_To do:_
Each entry below should be reproduced character for character.

*** Data for this task Section Begins ***

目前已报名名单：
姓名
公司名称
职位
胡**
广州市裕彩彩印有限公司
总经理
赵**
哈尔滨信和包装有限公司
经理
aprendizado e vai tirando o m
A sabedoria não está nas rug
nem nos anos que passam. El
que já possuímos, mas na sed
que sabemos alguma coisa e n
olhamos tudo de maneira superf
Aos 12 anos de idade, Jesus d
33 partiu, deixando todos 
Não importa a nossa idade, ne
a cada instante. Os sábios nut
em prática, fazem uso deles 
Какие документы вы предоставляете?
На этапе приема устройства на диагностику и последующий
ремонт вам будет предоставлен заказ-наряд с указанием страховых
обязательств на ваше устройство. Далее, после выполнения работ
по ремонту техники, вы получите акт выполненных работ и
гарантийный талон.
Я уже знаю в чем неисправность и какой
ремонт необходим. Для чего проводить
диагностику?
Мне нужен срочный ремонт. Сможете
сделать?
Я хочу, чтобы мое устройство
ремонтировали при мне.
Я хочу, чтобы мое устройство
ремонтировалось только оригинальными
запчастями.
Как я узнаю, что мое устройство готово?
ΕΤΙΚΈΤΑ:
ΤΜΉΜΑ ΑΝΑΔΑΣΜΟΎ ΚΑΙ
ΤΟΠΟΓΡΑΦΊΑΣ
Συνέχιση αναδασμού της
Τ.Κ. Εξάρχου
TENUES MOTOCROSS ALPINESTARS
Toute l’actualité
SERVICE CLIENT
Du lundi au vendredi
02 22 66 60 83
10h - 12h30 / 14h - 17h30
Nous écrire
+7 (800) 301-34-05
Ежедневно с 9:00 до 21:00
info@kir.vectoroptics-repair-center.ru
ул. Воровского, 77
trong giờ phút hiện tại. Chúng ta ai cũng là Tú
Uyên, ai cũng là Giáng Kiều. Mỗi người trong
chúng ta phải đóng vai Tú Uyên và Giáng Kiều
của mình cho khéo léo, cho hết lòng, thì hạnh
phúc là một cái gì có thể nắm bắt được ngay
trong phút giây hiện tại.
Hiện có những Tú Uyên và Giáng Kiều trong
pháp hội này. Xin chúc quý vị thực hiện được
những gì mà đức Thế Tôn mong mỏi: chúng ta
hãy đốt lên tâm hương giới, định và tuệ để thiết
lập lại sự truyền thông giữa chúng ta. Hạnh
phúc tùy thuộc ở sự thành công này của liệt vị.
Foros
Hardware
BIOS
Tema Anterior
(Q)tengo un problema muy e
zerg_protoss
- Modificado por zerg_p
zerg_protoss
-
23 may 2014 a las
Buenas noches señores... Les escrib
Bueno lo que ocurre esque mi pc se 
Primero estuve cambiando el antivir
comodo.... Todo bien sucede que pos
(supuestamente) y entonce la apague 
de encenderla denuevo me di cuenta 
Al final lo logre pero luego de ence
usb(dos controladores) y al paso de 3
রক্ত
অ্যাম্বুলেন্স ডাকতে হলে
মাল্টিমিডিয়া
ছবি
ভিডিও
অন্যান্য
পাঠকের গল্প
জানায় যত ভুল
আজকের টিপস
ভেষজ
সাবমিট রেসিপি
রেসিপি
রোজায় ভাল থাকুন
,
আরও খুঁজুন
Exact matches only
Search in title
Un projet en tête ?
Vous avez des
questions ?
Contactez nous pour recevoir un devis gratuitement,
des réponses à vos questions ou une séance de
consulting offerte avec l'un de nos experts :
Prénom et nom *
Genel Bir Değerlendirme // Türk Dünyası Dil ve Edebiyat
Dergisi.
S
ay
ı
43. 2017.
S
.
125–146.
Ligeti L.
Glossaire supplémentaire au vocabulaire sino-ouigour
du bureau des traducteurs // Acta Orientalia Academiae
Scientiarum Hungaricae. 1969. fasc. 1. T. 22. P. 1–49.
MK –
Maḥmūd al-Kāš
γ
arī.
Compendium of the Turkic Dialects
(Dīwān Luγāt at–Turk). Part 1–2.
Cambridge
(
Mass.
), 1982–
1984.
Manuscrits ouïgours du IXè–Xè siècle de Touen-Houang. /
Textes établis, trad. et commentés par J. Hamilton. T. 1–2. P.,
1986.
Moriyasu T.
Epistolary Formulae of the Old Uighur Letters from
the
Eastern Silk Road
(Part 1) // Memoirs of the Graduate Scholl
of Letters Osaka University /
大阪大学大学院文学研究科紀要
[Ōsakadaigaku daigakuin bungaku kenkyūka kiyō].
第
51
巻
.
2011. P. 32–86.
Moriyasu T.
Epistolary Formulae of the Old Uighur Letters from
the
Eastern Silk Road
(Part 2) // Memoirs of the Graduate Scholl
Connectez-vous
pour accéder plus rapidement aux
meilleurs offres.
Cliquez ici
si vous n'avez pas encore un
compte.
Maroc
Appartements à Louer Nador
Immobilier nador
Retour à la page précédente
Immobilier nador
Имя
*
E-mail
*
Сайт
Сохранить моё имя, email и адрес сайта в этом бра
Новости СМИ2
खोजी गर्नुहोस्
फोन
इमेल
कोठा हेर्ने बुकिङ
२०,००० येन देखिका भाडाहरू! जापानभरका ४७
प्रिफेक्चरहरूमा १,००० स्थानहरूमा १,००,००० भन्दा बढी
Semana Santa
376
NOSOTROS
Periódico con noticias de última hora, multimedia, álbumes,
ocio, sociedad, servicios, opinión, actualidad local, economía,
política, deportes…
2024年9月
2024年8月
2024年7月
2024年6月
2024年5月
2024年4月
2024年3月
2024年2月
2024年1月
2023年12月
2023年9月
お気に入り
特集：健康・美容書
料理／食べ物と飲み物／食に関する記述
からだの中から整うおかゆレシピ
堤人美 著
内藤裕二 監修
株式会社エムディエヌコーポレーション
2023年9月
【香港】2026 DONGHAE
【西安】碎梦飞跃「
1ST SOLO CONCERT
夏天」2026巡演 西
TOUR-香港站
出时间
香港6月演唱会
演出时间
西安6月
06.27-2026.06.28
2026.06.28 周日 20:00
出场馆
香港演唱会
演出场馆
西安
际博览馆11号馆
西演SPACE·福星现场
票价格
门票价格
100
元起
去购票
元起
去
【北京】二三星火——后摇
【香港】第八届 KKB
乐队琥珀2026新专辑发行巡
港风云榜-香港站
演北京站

*** Data for this task Section Ends ***

_Reply:_
目前已报名名单：
姓名
公司名称
职位
胡**
广州市裕彩彩印有限公司
总经理
赵**
哈尔滨信和包装有限公司
经理
aprendizado e vai tirando o m
A sabedoria não está nas rug
nem nos anos que passam. El
que já possuímos, mas na sed
que sabemos alguma coisa e n
olhamos tudo de maneira superf
Aos 12 anos de idade, Jesus d
33 partiu, deixando todos 
Não importa a nossa idade, ne
a cada instante. Os sábios nut
em prática, fazem uso deles 
Какие документы вы предоставляете?
На этапе приема устройства на диагностику и последующий
ремонт вам будет предоставлен заказ-наряд с указанием страховых
обязательств на ваше устройство. Далее, после выполнения работ
по ремонту техники, вы получите акт выполненных работ и
гарантийный талон.
Я уже знаю в чем неисправность и какой
ремонт необходим. Для чего проводить
диагностику?
Мне нужен срочный ремонт. Сможете
сделать?
Я хочу, чтобы мое устройство
ремонтировали при мне.
Я хочу, чтобы мое устройство
ремонтировалось только оригинальными
запчастями.
Как я узнаю, что мое устройство готово?
ΕΤΙΚΈΤΑ:
ΤΜΉΜΑ ΑΝΑΔΑΣΜΟΎ ΚΑΙ
ΤΟΠΟΓΡΑΦΊΑΣ
Συνέχιση αναδασμού της
Τ.Κ. Εξάρχου
TENUES MOTOCROSS ALPINESTARS
Toute l’actualité
SERVICE CLIENT
Du lundi au vendredi
02 22 66 60 83
10h - 12h30 / 14h - 17h30
Nous écrire
+7 (800) 301-34-05
Ежедневно с 9:00 до 21:00
info@kir.vectoroptics-repair-center.ru
ул. Воровского, 77
trong giờ phút hiện tại. Chúng ta ai cũng là Tú
Uyên, ai cũng là Giáng Kiều. Mỗi người trong
chúng ta phải đóng vai Tú Uyên và Giáng Kiều
của mình cho khéo léo, cho hết lòng, thì hạnh
phúc là một cái gì có thể nắm bắt được ngay
trong phút giây hiện tại.
Hiện có những Tú Uyên và Giáng Kiều trong
pháp hội này. Xin chúc quý vị thực hiện được
những gì mà đức Thế Tôn mong mỏi: chúng ta
hãy đốt lên tâm hương giới, định và tuệ để thiết
lập lại sự truyền thông giữa chúng ta. Hạnh
phúc tùy thuộc ở sự thành công này của liệt vị.
Foros
Hardware
BIOS
Tema Anterior
(Q)tengo un problema muy e
zerg_protoss
- Modificado por zerg_p
zerg_protoss
-
23 may 2014 a las
Buenas noches señores... Les escrib
Bueno lo que ocurre esque mi pc se 
Primero estuve cambiando el antivir
comodo.... Todo bien sucede que pos
(supuestamente) y entonce la apague 
de encenderla denuevo me di cuenta 
Al final lo logre pero luego de ence
usb(dos controladores) y al paso de 3
রক্ত
অ্যাম্বুলেন্স ডাকতে হলে
মাল্টিমিডিয়া
ছবি
ভিডিও
অন্যান্য
পাঠকের গল্প
জানায় যত ভুল
আজকের টিপস
ভেষজ
সাবমিট রেসিপি
রেসিপি
রোজায় ভাল থাকুন
,
আরও খুঁজুন
Exact matches only
Search in title
Un projet en tête ?
Vous avez des
questions ?
Contactez nous pour recevoir un devis gratuitement,
des réponses à vos questions ou une séance de
consulting offerte avec l'un de nos experts :
Prénom et nom *
Genel Bir Değerlendirme // Türk Dünyası Dil ve Edebiyat
Dergisi.
S
ay
ı
43. 2017.
S
.
125–146.
Ligeti L.
Glossaire supplémentaire au vocabulaire sino-ouigour
du bureau des traducteurs // Acta Orientalia Academiae
Scientiarum Hungaricae. 1969. fasc. 1. T. 22. P. 1–49.
MK –
Maḥmūd al-Kāš
γ
arī.
Compendium of the Turkic Dialects
(Dīwān Luγāt at–Turk). Part 1–2.
Cambridge
(
Mass.
), 1982–
1984.
Manuscrits ouïgours du IXè–Xè siècle de Touen-Houang. /
Textes établis, trad. et commentés par J. Hamilton. T. 1–2. P.,
1986.
Moriyasu T.
Epistolary Formulae of the Old Uighur Letters from
the
Eastern Silk Road
(Part 1) // Memoirs of the Graduate Scholl
of Letters Osaka University /
大阪大学大学院文学研究科紀要
[Ōsakadaigaku daigakuin bungaku kenkyūka kiyō].
第
51
巻
.
2011. P. 32–86.
Moriyasu T.
Epistolary Formulae of the Old Uighur Letters from
the
Eastern Silk Road
(Part 2) // Memoirs of the Graduate Scholl
Connectez-vous
pour accéder plus rapidement aux
meilleurs offres.
Cliquez ici
si vous n'avez pas encore un
compte.
Maroc
Appartements à Louer Nador
Immobilier nador
Retour à la page précédente
Immobilier nador
Имя
*
E-mail
*
Сайт
Сохранить моё имя, email и адрес сайта в этом бра
Новости СМИ2
खोजी गर्नुहोस्
फोन
इमेल
कोठा हेर्ने बुकिङ
२०,००० येन देखिका भाडाहरू! जापानभरका ४७
प्रिफेक्चरहरूमा १,००० स्थानहरूमा १,००,००० भन्दा बढी
Semana Santa
376
NOSOTROS
Periódico con noticias de última hora, multimedia, álbumes,
ocio, sociedad, servicios, opinión, actualidad local, economía,
política, deportes…
2024年9月
2024年8月
2024年7月
2024年6月
2024年5月
2024年4月
2024年3月
2024年2月
2024年1月
2023年12月
2023年9月
お気に入り
特集：健康・美容書
料理／食べ物と飲み物／食に関する記述
からだの中から整うおかゆレシピ
堤人美 著
内藤裕二 監修
株式会社エムディエヌコーポレーション
2023年9月
【香港】2026 DONGHAE
【西安】碎梦飞跃「
1ST SOLO CONCERT
夏天」2026巡演 西
TOUR-香港站
出时间
香港6月演唱会
演出时间
西安6月
06.27-2026.06.28
2026.06.28 周日 20:00
出场馆
香港演唱会
演出场馆
西安
际博览馆11号馆
西演SPACE·福星现场
票价格
门票价格
100
元起
去购票
元起
去
【北京】二三星火——后摇
【香港】第八届 KKB
乐队琥珀2026新专辑发行巡
港风云榜-香港站
演北京站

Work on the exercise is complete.